Lamentable in script, performance and execution, this misbegotten attempt to bring the mentality of an American slasher movie to the archetypically British set-up of a Miss Marple or Midsomer Murders provides thin gruel for fans of either genre.
Leading the apathy, Jaime Winstone plays (or at least takes top billing as) the eponymous part-time sleuth and full-time stoner who becomes convinced that her new neighbours – the smarmy Gammons (Rupert Evans and Kate Magowan) and their weird teenage kids (Gwyneth Keyworth and Will Payne) - are behind a spate of disappearances around her leafy village.
Of course, nobody believes her. But of course, she’s right.
Where Elfie actually gets her Miss Marple mojo is a mystery in itself. She doesn’t even have access to the most essential investigative tool of the 21st century: the internet.

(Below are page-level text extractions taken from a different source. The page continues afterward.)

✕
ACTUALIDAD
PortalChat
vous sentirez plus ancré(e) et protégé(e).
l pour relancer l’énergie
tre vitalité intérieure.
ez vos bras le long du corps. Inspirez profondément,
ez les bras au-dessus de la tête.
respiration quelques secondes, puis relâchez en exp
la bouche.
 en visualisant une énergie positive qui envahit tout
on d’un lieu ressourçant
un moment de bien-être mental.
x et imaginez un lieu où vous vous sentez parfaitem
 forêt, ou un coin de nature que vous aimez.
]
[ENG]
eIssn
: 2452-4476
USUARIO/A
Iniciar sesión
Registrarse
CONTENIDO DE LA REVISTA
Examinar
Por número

For that she relies upon her pothead friend and secret admirer Dylan (Barnard, the only cast member who appears to be trying).

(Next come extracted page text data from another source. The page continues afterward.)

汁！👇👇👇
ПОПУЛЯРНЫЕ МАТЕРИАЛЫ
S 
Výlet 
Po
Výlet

Together they discover that the Gammons are cannibals who have been gobbling up small communities all over the world.
But as the body count rises, the biggest conundrum here is not how they’ve been getting away with it, but who this sorry mishmash is supposed to be aimed at.
Starting out in the style of a lame after-school TV mystery (only with more spliffing up and fruitier language) and descending into an increasingly nasty and predictable splatterfest, Elfie Hopkins sits between more stools than a lazy dung beetle.

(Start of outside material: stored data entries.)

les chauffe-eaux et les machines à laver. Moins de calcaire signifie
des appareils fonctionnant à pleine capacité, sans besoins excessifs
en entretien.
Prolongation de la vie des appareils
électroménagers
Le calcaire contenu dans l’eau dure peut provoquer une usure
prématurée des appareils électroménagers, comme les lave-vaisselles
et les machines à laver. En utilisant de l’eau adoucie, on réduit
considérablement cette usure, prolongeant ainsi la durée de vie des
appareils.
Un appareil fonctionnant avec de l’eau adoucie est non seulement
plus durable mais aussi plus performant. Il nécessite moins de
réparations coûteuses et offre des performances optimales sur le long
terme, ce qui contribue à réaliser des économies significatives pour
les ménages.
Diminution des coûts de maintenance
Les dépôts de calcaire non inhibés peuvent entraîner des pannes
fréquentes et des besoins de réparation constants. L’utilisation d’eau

There isn’t a convincing line, character or scene in the whole, shoddily assembled charade. And, generally caught somewhere between Caernarfon and Karachi, the less said about the Welsh accents the better.
But at least some people have a go. Even daddy Winstone has a crack as the local, doom-mongering butcher.
Not so his ‘am-I-bovvered’ daughter, who simply sticks to her native London tones while stomping around with a face like a smacked backside.
You’d think that as producer of this potentially franchisable tosh, big Ray might have had a word. Sadly not.
Ah well - you Winstone, you lose some.